## Exercise requirements
Would you please transcribe the listing exactly, with no images?

## Supplied material
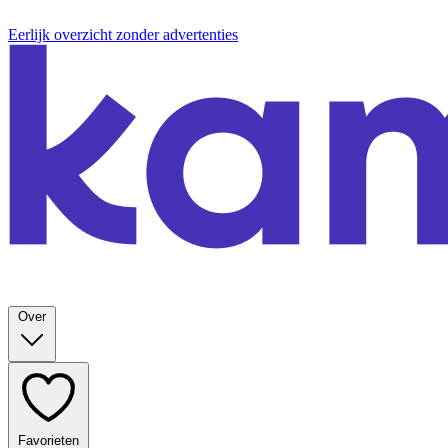
Eerlijk overzicht zonder advertenties
Over
Favorieten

## Problem solution
Eerlijk overzicht zonder advertenties
Over
Favorieten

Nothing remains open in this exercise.